- Opening Delimiter -

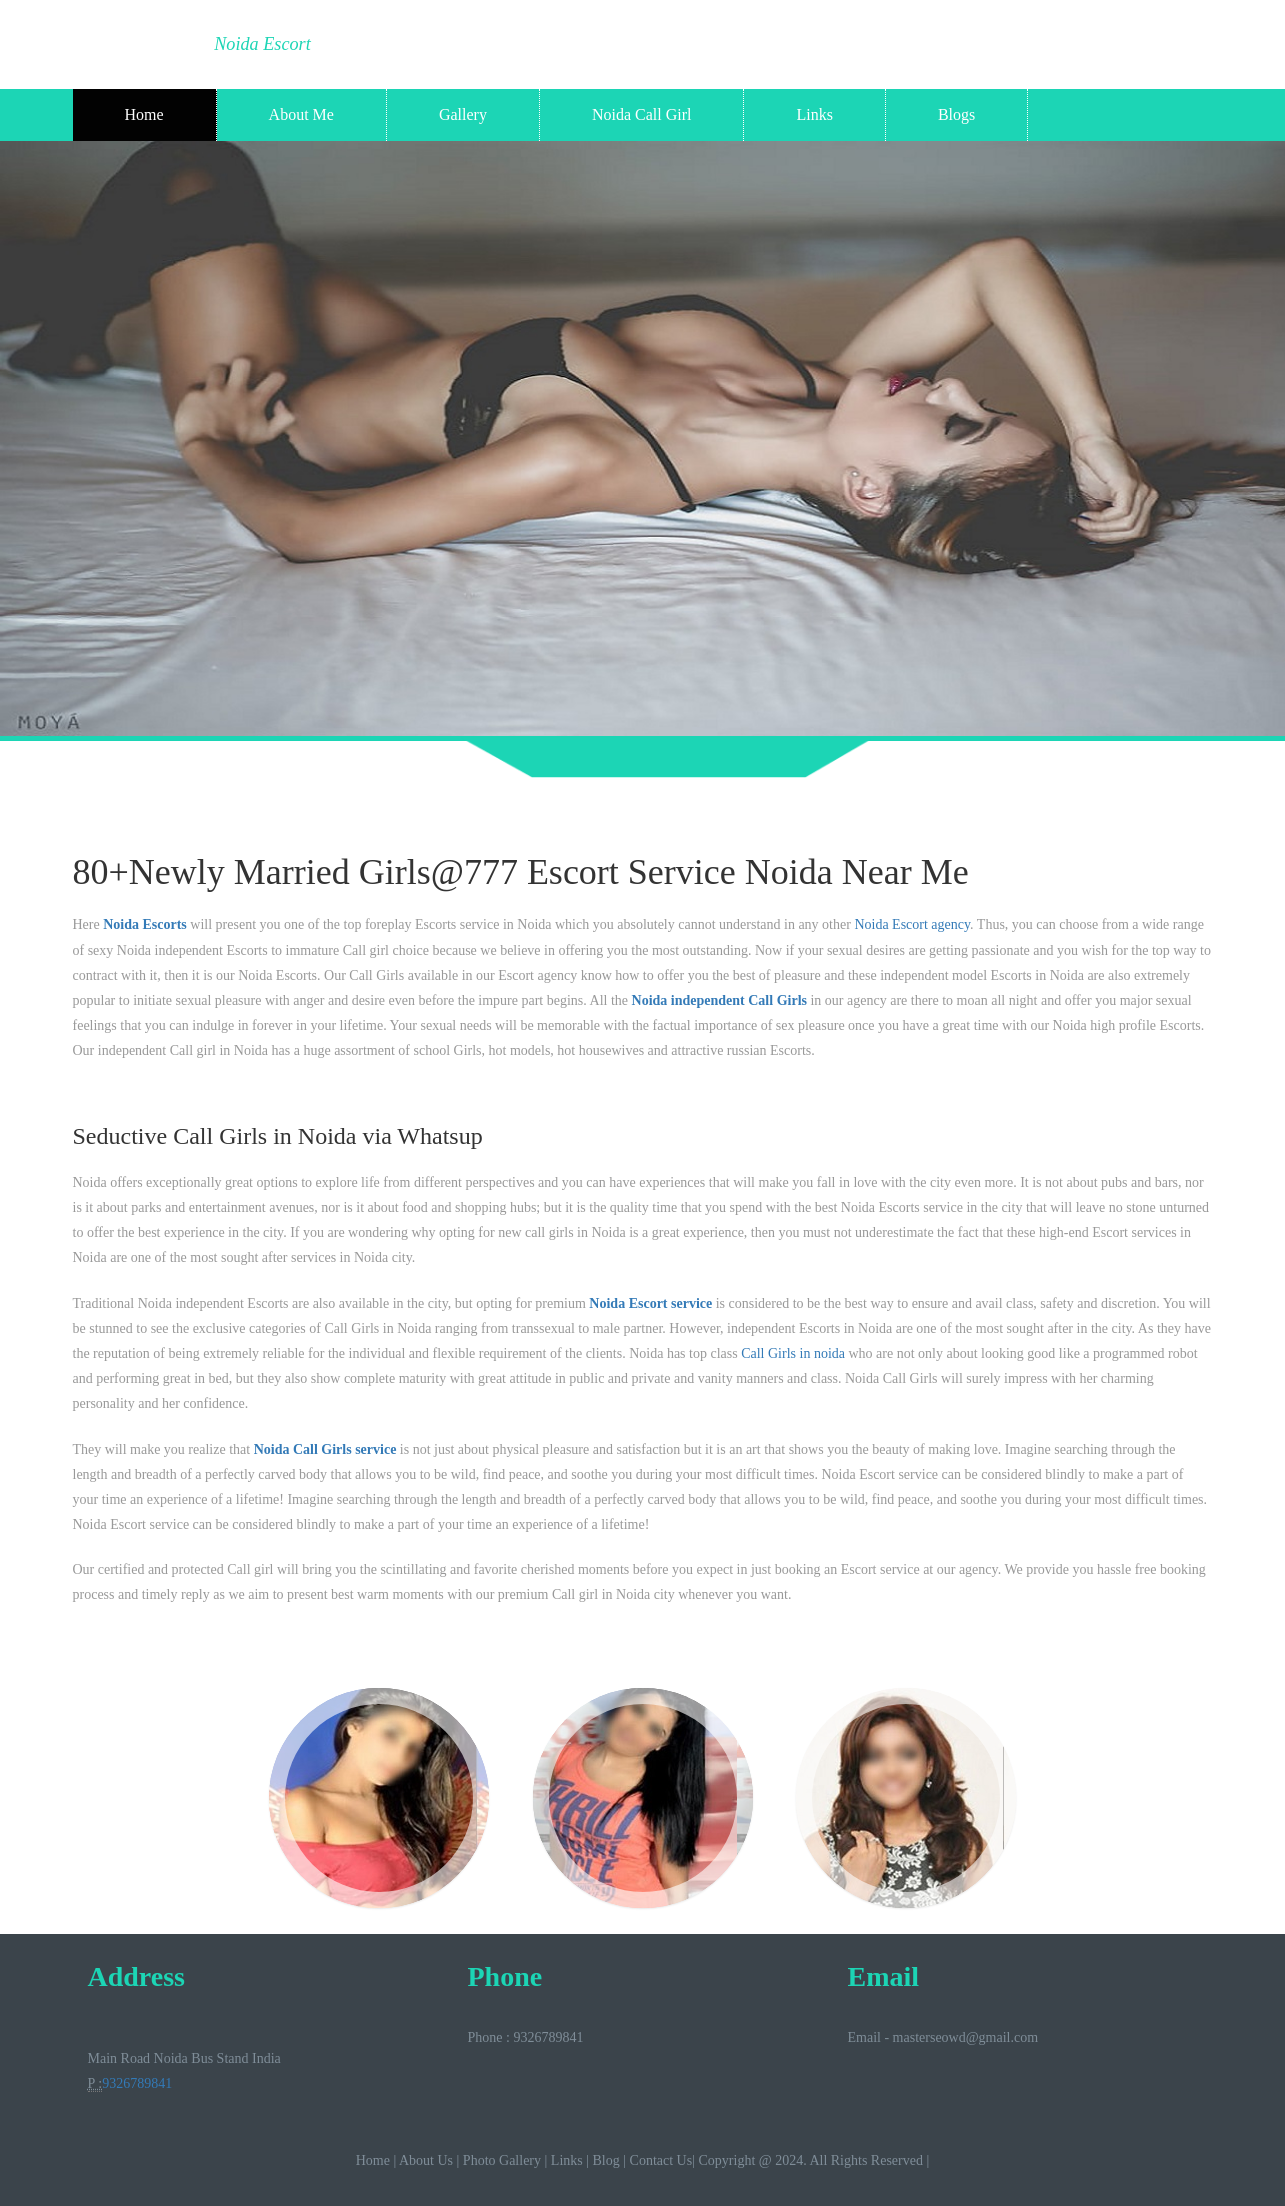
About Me (301, 114)
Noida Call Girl (642, 114)
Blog (606, 2160)
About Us (426, 2160)
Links (814, 114)
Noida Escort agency (912, 924)
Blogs (956, 114)
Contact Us (661, 2160)
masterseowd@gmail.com (965, 2037)
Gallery (463, 114)
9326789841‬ (137, 2083)
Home (144, 114)
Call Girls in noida (793, 1353)
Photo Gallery (502, 2160)
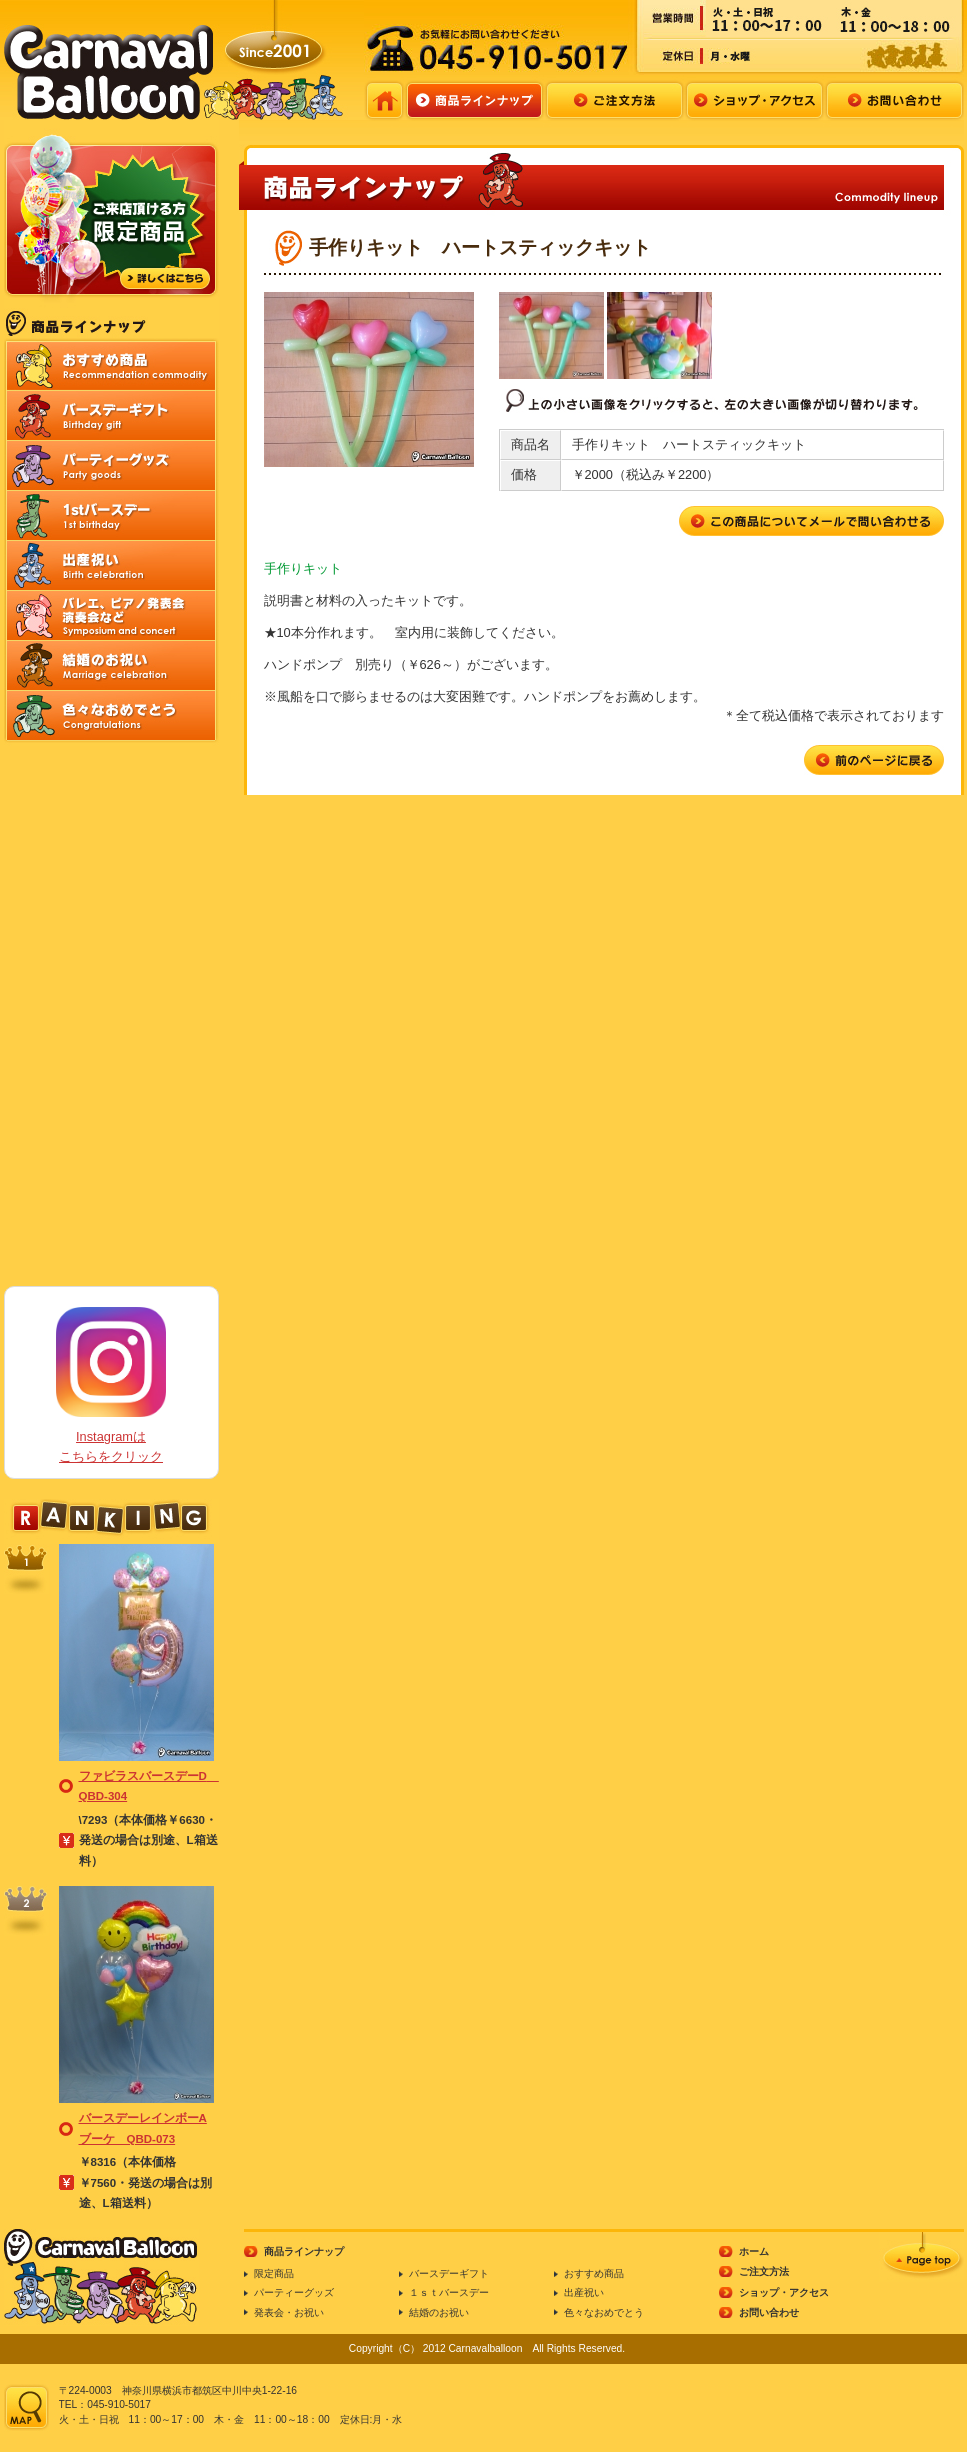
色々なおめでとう (604, 2312)
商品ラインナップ (304, 2251)
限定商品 (274, 2273)
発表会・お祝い (289, 2312)
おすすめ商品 (594, 2273)
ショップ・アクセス (784, 2292)
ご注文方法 (764, 2271)
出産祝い (584, 2292)
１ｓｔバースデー (449, 2292)
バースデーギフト (449, 2273)
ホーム (754, 2251)
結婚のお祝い (439, 2312)
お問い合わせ (769, 2312)
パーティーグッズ (294, 2292)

- Closing Delimiter -

Problem to solve — From the line containing "About Us (426, 2160)" down to the final line of the material, restate every line word for word, and only those; drop the pictures.

Result of this exercise —
About Us (426, 2160)
Links (814, 114)
Noida Escort agency (912, 924)
Blogs (956, 114)
Contact Us (661, 2160)
masterseowd@gmail.com (965, 2037)
Gallery (463, 114)
9326789841‬ (137, 2083)
Home (144, 114)
Call Girls in noida (793, 1353)
Photo Gallery (502, 2160)
色々なおめでとう (604, 2312)
商品ラインナップ (304, 2251)
限定商品 (274, 2273)
発表会・お祝い (289, 2312)
おすすめ商品 (594, 2273)
ショップ・アクセス (784, 2292)
ご注文方法 (764, 2271)
出産祝い (584, 2292)
１ｓｔバースデー (449, 2292)
バースデーギフト (449, 2273)
ホーム (754, 2251)
結婚のお祝い (439, 2312)
お問い合わせ (769, 2312)
パーティーグッズ (294, 2292)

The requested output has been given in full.